(Saved entries)
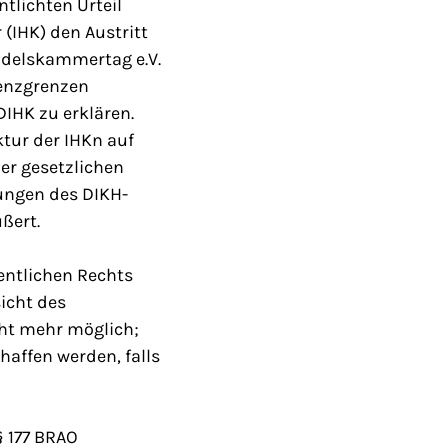
tlichten Urteil
(IHK) den Austritt
delskammertag e.V.
tenzgrenzen
DIHK zu erklären.
ktur der IHKn auf
r gesetzlichen
ungen des DIKH-
ßert.
fentlichen Rechts
icht des
cht mehr möglich;
affen werden, falls
§ 177 BRAO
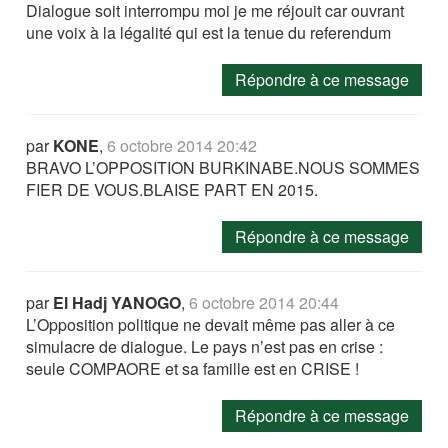
Dialogue soit interrompu moi je me réjouit car ouvrant
une voix à la légalité qui est la tenue du referendum
Répondre à ce message
par
KONE
,
6 octobre 2014 20:42
BRAVO L’OPPOSITION BURKINABE.NOUS SOMMES
FIER DE VOUS.BLAISE PART EN 2015.
Répondre à ce message
par
El Hadj YANOGO
,
6 octobre 2014 20:44
L’Opposition politique ne devait même pas aller à ce
simulacre de dialogue. Le pays n’est pas en crise :
seule COMPAORE et sa famille est en CRISE !
Répondre à ce message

> [TASK REQUIREMENTS]: Pull every line containing "octobre" out of the data above.

> [YOUR SOLUTION]:
6 octobre 2014 20:42
6 octobre 2014 20:44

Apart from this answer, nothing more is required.